Dopamine-induced inward currents in T62D-hDAT oocytes are partially rescued by zinc. (A) Representative continuous traces of currents measured in oocytes clamped at –60 mV are shown. Inward currents are observed in WT- and T62A-hDAT oocytes after application of 10 μM DA. Coapplication of 2 μM ZnCl2 partially restored a measurable inward current in T62D-hDAT oocytes. (B) Change in accumulated current (Δ current = DA current – baseline current) in WT-, T62A-, and T62D-hDAT oocytes held at –60 mV. The data are expressed as the average ± S.E.M with numbers of oocytes for each condition given. Unpaired t test with Welch’s correction for DA ± zinc application shows a significant increase in the DA-induced currents in WT- (*P < 0.05), T62A- (***P < 0.001), and T62D-hDAT (***P < 0.001)–expressing oocytes. Zinc did not affect the DA current measurement in control oocytes. Ctl, control.

Fig. 3.

Fig. 3.

Current-voltage relationships in hDAT-expressing Xenopus oocytes. A step–voltage clamp protocol was used from –150 to 30 mV at a holding potential of –60 mV and with 10-mV step increments for a 30-second duration at each step. Oocytes were challenged with 10 μM DA ± 2 μM ZnCl2. The current is displayed as the difference from baseline measured in the absence of substrate (ΔI).

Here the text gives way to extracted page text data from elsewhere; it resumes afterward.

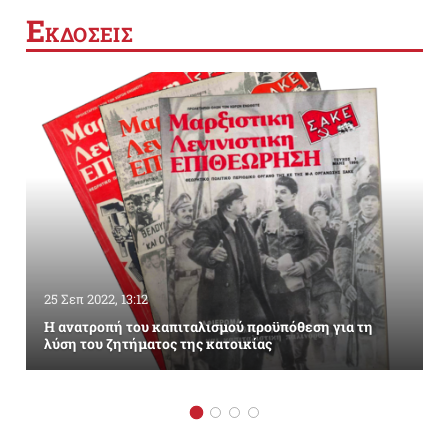
Ε
ΚΔΟΣΕΙΣ
25 Σεπ 2022, 13:12
Η ανατροπή του καπιταλισμού προϋπόθεση για τη
λύση του ζητήματος της κατοικίας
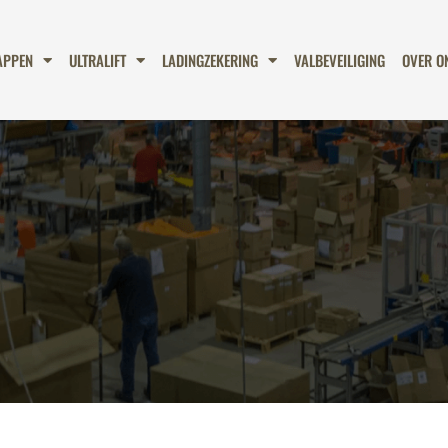
APPEN
ULTRALIFT
LADINGZEKERING
VALBEVEILIGING
OVER O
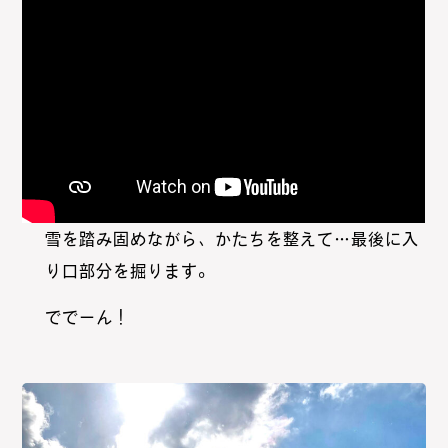
雪を踏み固めながら、かたちを整えて…最後に入
り口部分を掘ります。
ででーん！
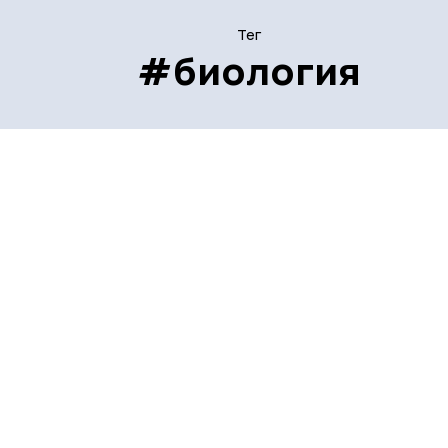
Тег
#биология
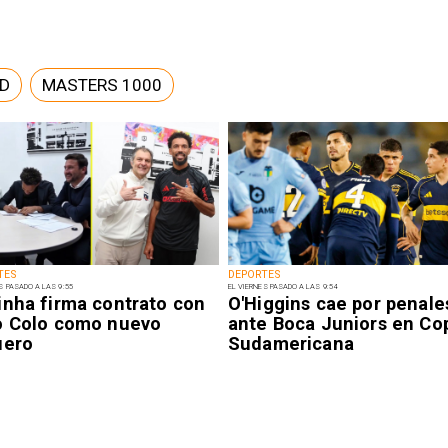
D
MASTERS 1000
TES
DEPORTES
S PASADO A LAS 9:55
EL VIERNES PASADO A LAS 9:54
inha firma contrato con
O'Higgins cae por penale
o Colo como nuevo
ante Boca Juniors en Co
uero
Sudamericana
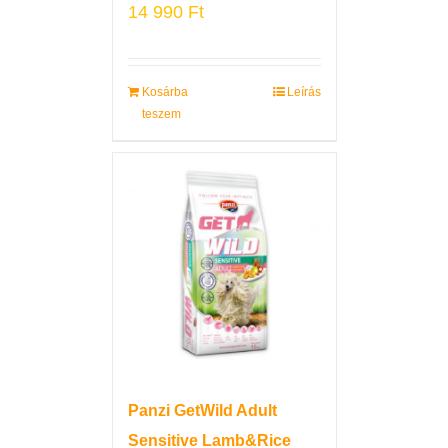
14 990
Ft
Kosárba
Leírás
teszem
Panzi GetWild Adult
Sensitive Lamb&Rice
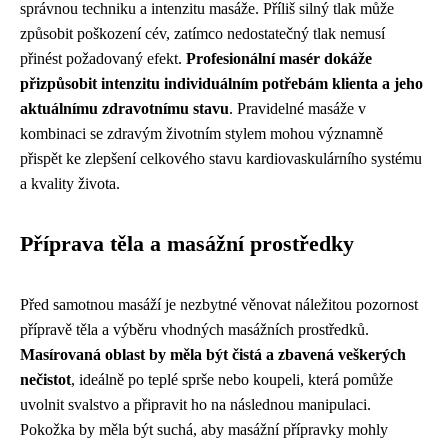
správnou techniku a intenzitu masáže. Příliš silný tlak může
způsobit poškození cév, zatímco nedostatečný tlak nemusí
přinést požadovaný efekt.
Profesionální masér dokáže
přizpůsobit intenzitu individuálním potřebám klienta a jeho
aktuálnímu zdravotnímu stavu
. Pravidelné masáže v
kombinaci se zdravým životním stylem mohou významně
přispět ke zlepšení celkového stavu kardiovaskulárního systému
a kvality života.
Příprava těla a masážní prostředky
Před samotnou masáží je nezbytné věnovat náležitou pozornost
přípravě těla a výběru vhodných masážních prostředků.
Masírovaná oblast by měla být čistá a zbavená veškerých
nečistot
, ideálně po teplé sprše nebo koupeli, která pomůže
uvolnit svalstvo a připravit ho na následnou manipulaci.
Pokožka by měla být suchá, aby masážní přípravky mohly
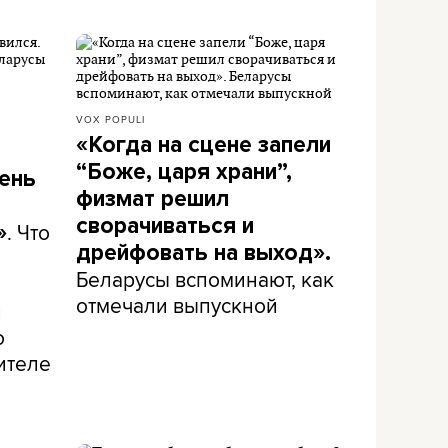
VOX POPULI
«Когда на сцене запели
“Боже, царя храни”,
ень
физмат решил
сворачиваться и
. Что
»
дрейфовать на выход».
Беларусы вспоминают, как
отмечали выпускной
и
о
ителе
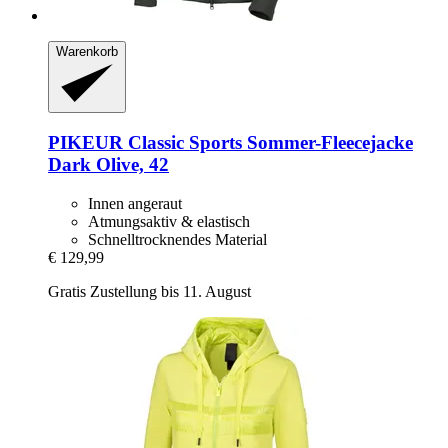
Warenkorb
PIKEUR
Classic Sports Sommer-​Fleecejacke
Dark Olive, 42
Innen angeraut
Atmungsaktiv & elastisch
Schnelltrocknendes Material
€ 129,99
Gratis Zustellung bis 11. August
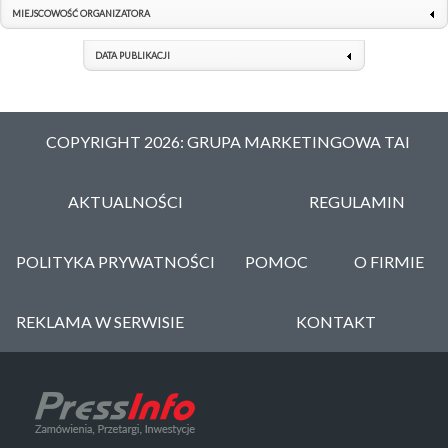
MIEJSCOWOŚĆ ORGANIZATORA
DATA PUBLIKACJI
COPYRIGHT 2026: GRUPA MARKETINGOWA TAI
AKTUALNOŚCI
REGULAMIN
POLITYKA PRYWATNOŚCI
POMOC
O FIRMIE
REKLAMA W SERWISIE
KONTAKT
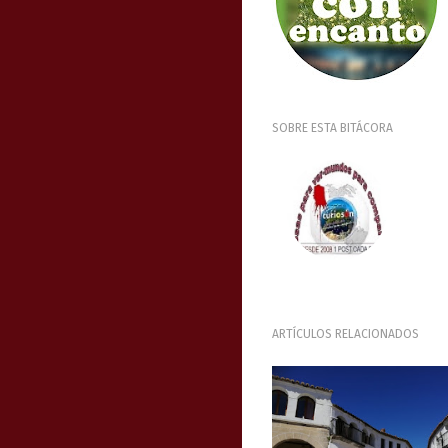
SOBRE ESTA BITÁCORA
ARTÍCULOS RELACIONADOS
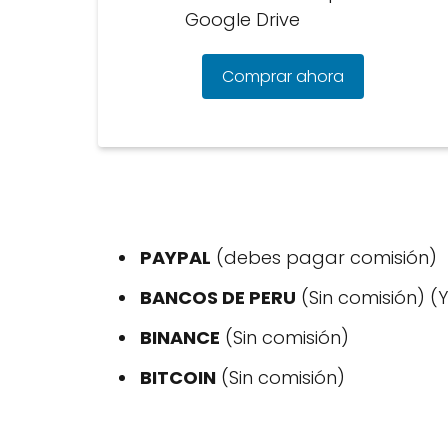
Google Drive
Comprar ahora
PAYPAL
(debes pagar comisión)
BANCOS DE PERU
(Sin comisión) (
BINANCE
(Sin comisión)
BITCOIN
(Sin comisión)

At hyperpolarizing potentials, DA (▪) induces an inward current in (A) WT- and (B) T62A-hDAT oocytes. Coapplication with zinc (□) potentiates DA-induced inward currents. (C) In T62D-hDAT oocytes, DA inward currents are only measurable in the presence of zinc. Application of zinc alone (○) produced a small current in all constructs. Each current-voltage plot was generated from four to six oocytes expressing the indicated hDAT construct.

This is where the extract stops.